Comment by HarHarVeryFunny
10 hours ago
So we're meant to believe that only US companies have the intelligence and/or access to manpower to generate their own reasoning data? Does China have a population deficit? Maybe China has too high wages to pay people to generate reasoning data?
The US companies bootstrapped themselves from one model generation to the next, partly by using the previous generation to generate synthetic data, etc, and partly by paying people to hand generate training data for them. Why do you apparently assume that the Chinese can't do the exact same thing?!
Surely "coding performance" is by far the easiest thing to generate your own RLVF data for, since it has trivial verifiable rewards - does the code compile and do what you want.
RLVR is the poster child for model distillation. Because: have you considered just how many tokens does a model have to generate before you can check "does the code compile and do what you want"?
You generate 90000 tokens worth of rollout and get a verifiable reward once. RLVR is fucking expensive! It's worth it, because it often unlocks capability advances that other things don't. But it's still fucking expensive. RLVR eats compute like nothing else.
So, if someone used a lot of RLVR to improve a capability? Just distill from that "someone" and get a similar improvement for a fraction of the price! Then you can do your own RLVR from THAT cheap starting point, if you want to.
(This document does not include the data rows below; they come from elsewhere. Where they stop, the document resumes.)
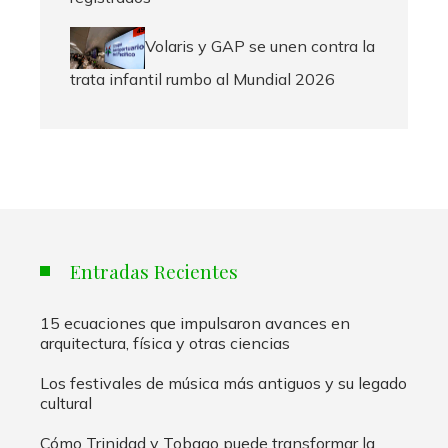
Volaris y GAP se unen contra la
trata infantil rumbo al Mundial 2026
Entradas Recientes
15 ecuaciones que impulsaron avances en
arquitectura, física y otras ciencias
Los festivales de música más antiguos y su legado
cultural
Cómo Trinidad y Tobago puede transformar la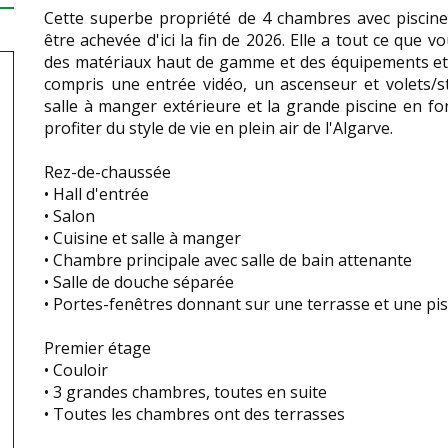
Cette superbe propriété de 4 chambres avec piscine 
être achevée d'ici la fin de 2026. Elle a tout ce que
des matériaux haut de gamme et des équipements et a
compris une entrée vidéo, un ascenseur et volets/sto
salle à manger extérieure et la grande piscine en fo
profiter du style de vie en plein air de l'Algarve.
Rez-de-chaussée
• Hall d'entrée
• Salon
• Cuisine et salle à manger
• Chambre principale avec salle de bain attenante
• Salle de douche séparée
• Portes-fenêtres donnant sur une terrasse et une pis
Premier étage
• Couloir
• 3 grandes chambres, toutes en suite
• Toutes les chambres ont des terrasses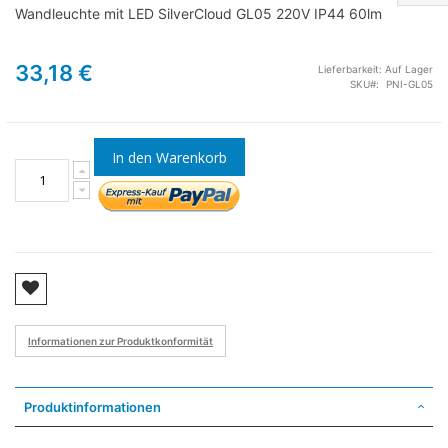
Wandleuchte mit LED SilverCloud GL05 220V IP44 60lm
33,18 €
Lieferbarkeit:
Auf Lager
SKU
PNI-GL05
In den Warenkorb
Informationen zur Produktkonformität
Produktinformationen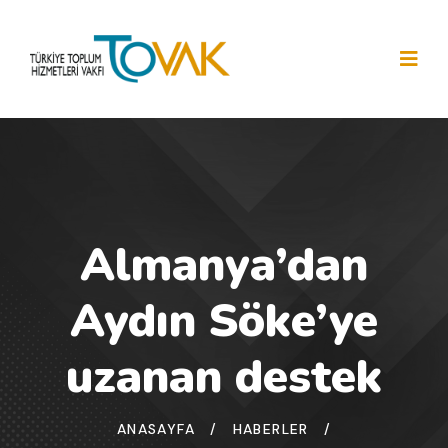
Almanya’dan
Aydın Söke’ye
uzanan destek
ANASAYFA
/
HABERLER
/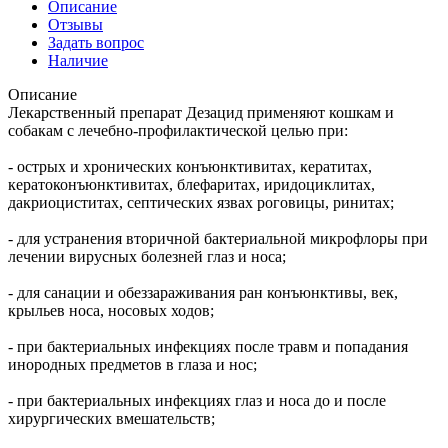
Описание
Отзывы
Задать вопрос
Наличие
Описание
Лекарственный препарат Дезацид применяют кошкам и
собакам с лечебно-профилактической целью при:
- острых и хронических конъюнктивитах, кератитах,
кератоконъюнктивитах, блефаритах, иридоциклитах,
дакриоциститах, септических язвах роговицы, ринитах;
- для устранения вторичной бактериальной микрофлоры при
лечении вирусных болезней глаз и носа;
- для санации и обеззараживания ран конъюнктивы, век,
крыльев носа, носовых ходов;
- при бактериальных инфекциях после травм и попадания
инородных предметов в глаза и нос;
- при бактериальных инфекциях глаз и носа до и после
хирургических вмешательств;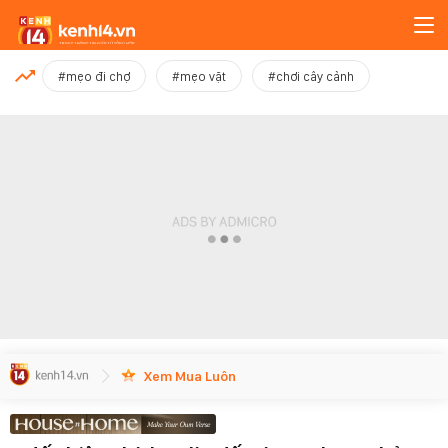
MỚI NHẤT
#mẹo đi chợ
#mẹo vặt
#chơi cây cảnh
Xem thêm
Xem Mua Luôn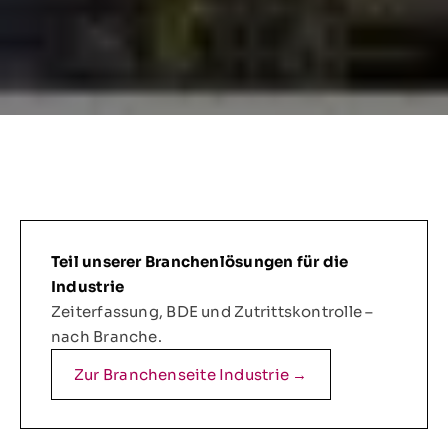
Teil unserer Branchenlösungen für die
Industrie
Zeiterfassung, BDE und Zutrittskontrolle –
nach Branche.
Zur Branchenseite Industrie →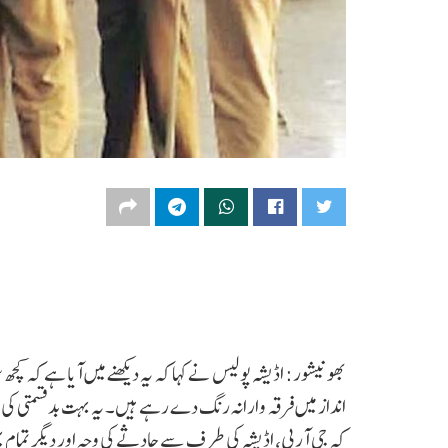
بھونیشور: اڈیشہ پولیس نے کہا کہ یہ دیکھنے میں آیا ہے کہ کچ
انداز میں فرقہ وارانہ رنگ دے رہے ہیں۔ یہ بہت بدقسمتی کی 
کہ جی آرپی، اڈیشہ کی طرف سے حادثے کی وجہ اور دیگر تمام 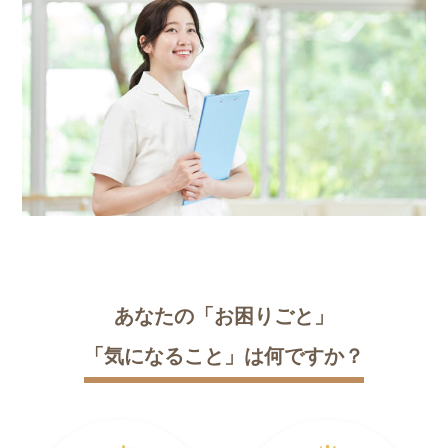
あなたの「お困りごと」
「気になること」は何ですか？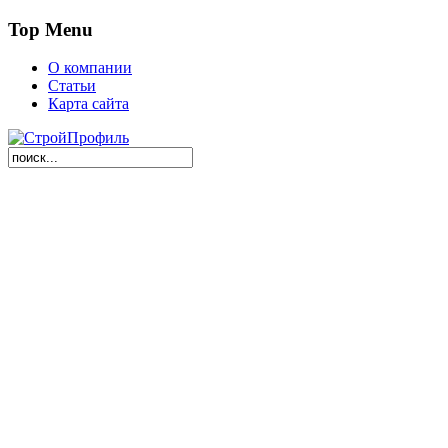
Top Menu
О компании
Статьи
Карта сайта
"Human domain experts" is a similar niche. Let's say hypothetical "EconomicsAI" hired some $200 per hour human economists to make training data for their "EconGPT" AI. What's cheaper - hiring your own $200 per hour economists, or using a bunch of "$10 per 1M tokens" outputs of EconGPT to bring your own model in line with what EconGPT can do?
Even synthetics can be expensive, because while synthetic tokens themselves are relatively cheap, the applied AI knowledge one needs to make high quality synthetics that improve task performance and don't backfire on you isn't. Again: distillation bypasses a lot of that - by cribbing from the outputs of a model someone has already done that for. Allowing you to get more oomph for cheaper, and spend your R&D effort elsewhere.
Your training cost argument makes no sense. It doesn't matter whether you are using human written code or someone else's LLM generated code to train on - you are going to be RL training on it, so your RL training cost is the same.
There is a data cost argument, especially if you are paying for human generated data, although I'm not sure how applicable that is to coding.